What struck me? It was amazing to hear of staff returning, see families enjoying a day out, and witness first hand how many of the primates are enjoying human interaction once more (a serious point, the keepers were surprised that some seemed “depressed” by the lack of interaction – does that sound familiar too? Perhaps I digress).

My afternoon was allocated to a tour of recently reopened shops in Hinckley, the largest town in my constituency. During the week, I had raised the issue of supporting Business Improvement Districts (BIDs) as a potential vehicle to help increase footfall and reduce shop vacancies on the high street, to which I was pleased to hear the Government agree.

It seemed a perfect opportunity, then, to join the Hinckley BID, which arranges visits to shops and local businesses, to see how they are faring.

I thought that they would be inclined to paint a fair picture, especially when it transpired I would be being joined by a local Liberal Democrat borough councillor. The reason for this? I could avoid my own team hand-picking businesses which by their very nature might have been more supportive of the government: in other words, I wanted to hear how things on the ground really were rather than how I might hope them to be.

I’ve long subscribed to the concept that ‘the map is not the territory’ – there are always filters, some conscious and others less so, that affect our perceptions of reality.

It’s very easy to look at social media and see the distortion and anti-Government rage, and easily misinterpret that as the territory. I’ll be honest: I was more than a little worried about what I would hear when I spoke with independent retailers, whose entire livelihoods had been placed at real risk as a result of virus that is – at the end of the day – no one’s fault.

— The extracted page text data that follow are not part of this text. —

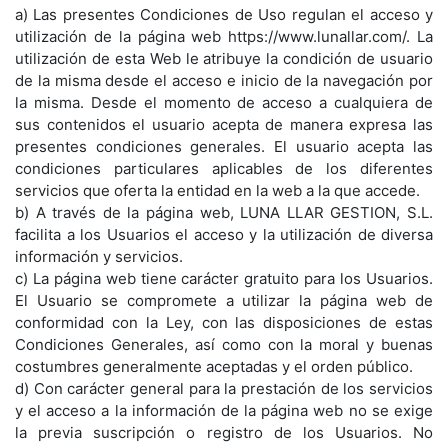
a) Las presentes Condiciones de Uso regulan el acceso y
utilización de la página web https://www.lunallar.com/. La
utilización de esta Web le atribuye la condición de usuario
de la misma desde el acceso e inicio de la navegación por
la misma. Desde el momento de acceso a cualquiera de
sus contenidos el usuario acepta de manera expresa las
presentes condiciones generales. El usuario acepta las
condiciones particulares aplicables de los diferentes
servicios que oferta la entidad en la web a la que accede.
b) A través de la página web, LUNA LLAR GESTION, S.L.
facilita a los Usuarios el acceso y la utilización de diversa
información y servicios.
c) La página web tiene carácter gratuito para los Usuarios.
El Usuario se compromete a utilizar la página web de
conformidad con la Ley, con las disposiciones de estas
Condiciones Generales, así como con la moral y buenas
costumbres generalmente aceptadas y el orden público.
d) Con carácter general para la prestación de los servicios
y el acceso a la información de la página web no se exige
la previa suscripción o registro de los Usuarios. No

Of course, as I should know only too well by now, social media isn’t the real world, and the comments I met with were in no way representative of what Twitter or Facebook tell me that it is like.

I heard shopkeepers telling me of brisk trade; again and again independent retailers talked about cautious optimism for the sector – “shop local” seems to be resonating clearly.

And above all? A real gratitude that a Government, which by no means has been perfect, has supported them through the darkest of times; a Government responding to the greatest threat of our generation had given them the hope that they can return. The Chancellor’s promise to do whatever it takes had stuck with them, and had really meant something.

At a time when hope could have very easily been lost, that’s a really powerful thing to have done and won’t be forgotten any time soon.

Members of the public stopped me on the high street to talk about support they had and wanted to give to the local economy, a true sense of coming together to make the best of an international crisis.

I was taken aback. Of course, I fully appreciate that those comments are just a differently interpreted map of the same territory.

The only way we can make that map more accurate, of course, is by adding data and it seems to me that, in the bubble, we’ve become fixated on only adding the datasets that we can see on our mobile phones, and not talking to people.

As MPs we need to make sure that we place equally as much value on a conversation with our constituents as we do on 280 characters. Sometimes we all lose sight of that fact.